How to reduce the number of duplicated lines in a xarray?

Question

I would like to remove duplicated line from this xarray:

<xarray.QFDataArray (dates: 61, tickers: 4, fields: 6)>
array([[[ 4.9167,     nan, ...,  2.1695,     nan],
        [ 4.9167,     nan, ...,  2.1695,     nan],
        [ 4.9167,     nan, ...,  2.1695,     nan],
        [ 4.9167,     nan, ...,  2.1695,     nan]],
       [[ 5.    ,     nan, ...,  2.1333, 70.02  ],
        [ 5.    ,     nan, ...,  2.1333, 70.02  ],
        [ 5.    ,     nan, ...,  2.1333, 70.02  ],
        [ 5.    ,     nan, ...,  2.1333, 70.02  ]],
       ...,
       [[    nan,     nan, ...,     nan,     nan],
        [    nan,     nan, ...,     nan,     nan],
        [    nan,     nan, ...,     nan,     nan],
        [    nan,     nan, ...,     nan,     nan]],
       [[    nan,     nan, ...,     nan,     nan],
        [    nan,     nan, ...,     nan,     nan],
        [    nan,     nan, ...,     nan,     nan],
        [    nan,     nan, ...,     nan,     nan]]])
Coordinates:
  * tickers  (tickers) object BloombergTicker:0000630D US Equity ... BloombergTicker:0000630D US Equity
  * fields   (fields) <U27 'PX_LAST' 'BEST_PEG_RATIO' ... 'VOLATILITY_360D'
  * dates    (dates) datetime64[ns] 1995-06-30 1995-07-30 ... 2000-06-30

In the example above, the ticker is duplicated 4 times. My goal is to obtain an output that looks kind of the following:

<xarray.QFDataArray (dates: 61, tickers: 1, fields: 6)>
array([[[ 4.9167,     nan, ...,  2.1695,     nan],
       [ 5.    ,     nan, ...,  2.1333, 70.02  ],
       ...,
       [    nan,     nan, ...,     nan,     nan],
       [    nan,     nan, ...,     nan,     nan]]])
Coordinates:
  * tickers  (tickers) object BloombergTicker:0000630D US Equity
  * fields   (fields) <U27 'PX_LAST' 'BEST_PEG_RATIO' ... 'VOLATILITY_360D'
  * dates    (dates) datetime64[ns] 1995-06-30 1995-07-30 ... 2000-06-30

Note that the field "tickers" was reduced from 4 to 1.

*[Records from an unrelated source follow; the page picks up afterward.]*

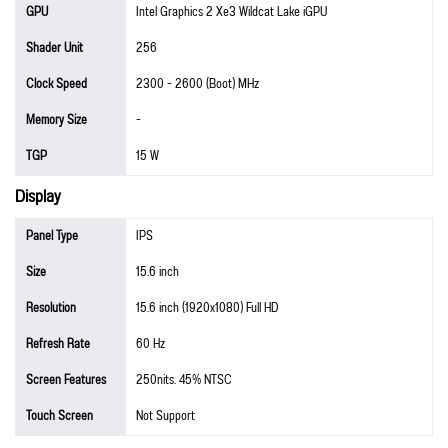
GPU
Intel Graphics 2 Xe3 Wildcat Lake iGPU
Shader Unit
256
Clock Speed
2300 - 2600 (Boot) MHz
Memory Size
-
TGP
15 W
Display
Panel Type
IPS
Size
15.6 inch
Resolution
15.6 inch (1920x1080) Full HD
Refresh Rate
60 Hz
Screen Features
250nits. 45% NTSC
Touch Screen
Not Support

Here is the code (libraries importation not included) :

def _get_historical_data_cache():
    path = os.path.join(os.path.dirname(os.path.abspath(__file__)), 'cached_values_v2_clean.cache')
    data = cached_value(_get_historical_data_bloomberg, path) # data importation from cache memory, if not available, directly from a data provider
    return data

def _slice_by_ticker():
    tickers = _get_historical_data_cache().indexes['tickers']

    for k in tickers:
        slice = _get_historical_data_cache().loc[:, k, :]  # it gives me duplicated tickers.

From the data provider, I get a 3D data array (xarray) with the following dimension: dates, tickers, and fields. The goal is to "slice" this cube, plan by plan, in my case, ticker by ticker, in order to get, in each iteration, a 2D data array (or 3D xarray like shown above as desired output) that would represent each ticker with its corresponding data (dates and fields).

Here is how the xarray looks like in the first iteration (like shown above). The problem is that the unique ticker is duplicated:

In[2]: slice
Out[2]: 
<xarray.QFDataArray (dates: 61, tickers: 4, fields: 6)>
array([[[ 4.9167,     nan, ...,  2.1695,     nan],
        [ 4.9167,     nan, ...,  2.1695,     nan],
        [ 4.9167,     nan, ...,  2.1695,     nan],
        [ 4.9167,     nan, ...,  2.1695,     nan]],
       [[ 5.    ,     nan, ...,  2.1333, 70.02  ],
        [ 5.    ,     nan, ...,  2.1333, 70.02  ],
        [ 5.    ,     nan, ...,  2.1333, 70.02  ],
        [ 5.    ,     nan, ...,  2.1333, 70.02  ]],
       ...,
       [[    nan,     nan, ...,     nan,     nan],
        [    nan,     nan, ...,     nan,     nan],
        [    nan,     nan, ...,     nan,     nan],
        [    nan,     nan, ...,     nan,     nan]],
       [[    nan,     nan, ...,     nan,     nan],
        [    nan,     nan, ...,     nan,     nan],
        [    nan,     nan, ...,     nan,     nan],
        [    nan,     nan, ...,     nan,     nan]]])
Coordinates:
  * tickers  (tickers) object BloombergTicker:0000630D US Equity ... BloombergTicker:0000630D US Equity
  * fields   (fields) <U27 'PX_LAST' 'BEST_PEG_RATIO' ... 'VOLATILITY_360D'
  * dates    (dates) datetime64[ns] 1995-06-30 1995-07-30 ... 2000-06-30

When I try the solution proposed by Ryan, here is the code :

def _slice_by_ticker():
    tickers = _get_historical_data_cache().indexes['tickers']

    for k in tickers:
        slice = _get_historical_data_cache().loc[:, k, :]  # it gives me duplicated tickers.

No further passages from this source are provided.